Assignment: Although the listing contains pictures, reproduce only its text, exactly as written.

Data to examine:
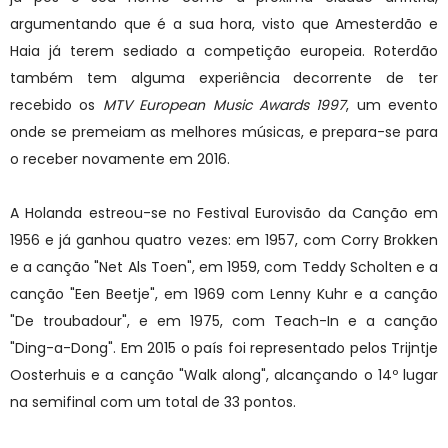
argumentando que é a sua hora, visto que Amesterdão e
Haia já terem sediado a competição europeia. Roterdão
também tem alguma experiência decorrente de ter
recebido os
MTV European Music Awards
1997
, um evento
onde se premeiam as melhores músicas, e prepara-se para
o receber novamente em 2016.
A Holanda estreou-se no Festival Eurovisão da Canção em
1956 e já ganhou quatro vezes: em 1957, com Corry Brokken
e a canção "Net Als Toen", em 1959, com Teddy Scholten e a
canção "Een Beetje", em 1969 com Lenny Kuhr e a canção
"De troubadour", e em 1975, com Teach-In e a canção
"Ding-a-Dong". Em 2015 o país foi representado pelos Trijntje
Oosterhuis e a canção "Walk along", alcançando o 14º lugar
na semifinal com um total de 33 pontos.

Result of the task:
argumentando que é a sua hora, visto que Amesterdão e
Haia já terem sediado a competição europeia. Roterdão
também tem alguma experiência decorrente de ter
recebido os
MTV European Music Awards
1997
, um evento
onde se premeiam as melhores músicas, e prepara-se para
o receber novamente em 2016.
A Holanda estreou-se no Festival Eurovisão da Canção em
1956 e já ganhou quatro vezes: em 1957, com Corry Brokken
e a canção "Net Als Toen", em 1959, com Teddy Scholten e a
canção "Een Beetje", em 1969 com Lenny Kuhr e a canção
"De troubadour", e em 1975, com Teach-In e a canção
"Ding-a-Dong". Em 2015 o país foi representado pelos Trijntje
Oosterhuis e a canção "Walk along", alcançando o 14º lugar
na semifinal com um total de 33 pontos.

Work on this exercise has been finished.